Benefits of edge computing:
Now you are familiar with uses and need for edge computing. Let’s have a look at the benefits of edge computing
- Speed and latency: The much time required for data processing, less relevant it becomes relevant to the application. In the above application of accident control and building security systems, if a delay of milliseconds takes place, these applications will become irrelevant for us. So, in this case, we have t rely on edge computing. Edge computing not only increases the speed of data processing, but it also reduces the latency of data at the edge server.
- SECURITY: When all of your knowledge should eventually feed to its cloud analyzer through one pipe, the vital business and operational processes that have confidence unjust data are extremely vulnerable. As a result, one DDoS attack will disturb entire operations for an international company. Once you distribute your knowledge analysis tools across the enterprises, you distribute the danger additionally. whereas it may be argued that edge computing expands the potential attack surface for would-be hackers, it can jointly diminish the impact on the organization as an entire.

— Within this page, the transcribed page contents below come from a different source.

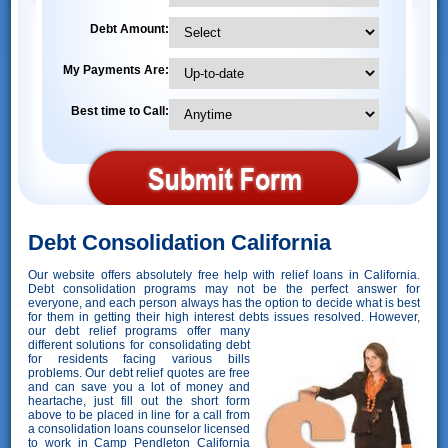
Debt Amount:
My Payments Are:
Best time to Call:
Debt Consolidation California
Our website offers absolutely free help with relief loans in California.
Debt consolidation programs may not be the perfect answer for
everyone, and each person always has the option to decide what is best
for them in getting their high interest debts issues resolved. However,
our debt relief programs offer many
different solutions for consolidating debt
for residents facing various bills
problems. Our debt relief quotes are free
and can save you a lot of money and
heartache, just fill out the short form
above to be placed in line for a call from
a consolidation loans counselor licensed
to work in Camp Pendleton California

Another inherent truth is that once you transfer less knowledge, there’s less knowledge that may be intercepted.
- RELIABILITY: edge computing provides greater reliability when it is compared to cloud computing. The chances for network outage are minimum in edge computing, as all the data centers are nearer to the server. If somehow edge server down due to bandwidth issue, IoT devices can handle most of the data on their own. So, all you have to do is to increase the bandwidth for better response.
- Scalability: However, it is considered much difficult to expand IT infrastructure, but we can easily scale up our infrastructure of edge computing. You can buy devices at the very low cost having enough power for computation at the edge server. You can also combine your edge server with colocation services for expanding the edge server.
- COST: Edge computing permits you to categorize your information from a management perspective. By retentive the maximum amount of information at intervals your edge locations, you scale back the requirement for expensive information measure to attach all of your locations, and information measure interprets directly into bucks. Edge computing isn’t regarding eliminating the requirement for the cloud, it’s regarding optimizing the flow of your information so as to maximize your operational prices. Edge computing additionally helps to scale back some level of knowledge redundancy.
DISADVANTAGES OF EDGE COMPUTING:
As every coin has two sides, Similarly, edge computing has some disadvantages as well.
- Incomplete Data: IoT based systems are also called smart systems that learn from data obtained from devices and perform computation accordingly. The more data is obtained, the more efficient it is. But in the case of edge computing, the edge server is less intelligent as it obtains fewer data and doesn’t learn a lot.
Other disadvantages are
- Limited Redundancy
- The potential loss of data corruption
- Higher Risk from local hackers
Impact of edge computing on the global market:
Due to its widespread usage and importance, the market of edge computing is increasing every year. It seems to be increasing by 35.27% every year. In 2016, its market was 138 Million USD which by 2020 has increased up to 633 Million USD. It is suspected by market analytics that will increase up to 1.5 Billion USD by the end of 2024.
“Asia Pacific is the region that will have the largest edge computing footprint worldwide, accounting for 36.7 percent of the overall IT power footprint for edge computing infrastructure by 2028 – the equivalent to 25,409 megawatts (MW). According to the source, the edge footprint is measured by the aggregate IT power rating of the edge infrastructure equipment and the edge data center facilities that are deployed.”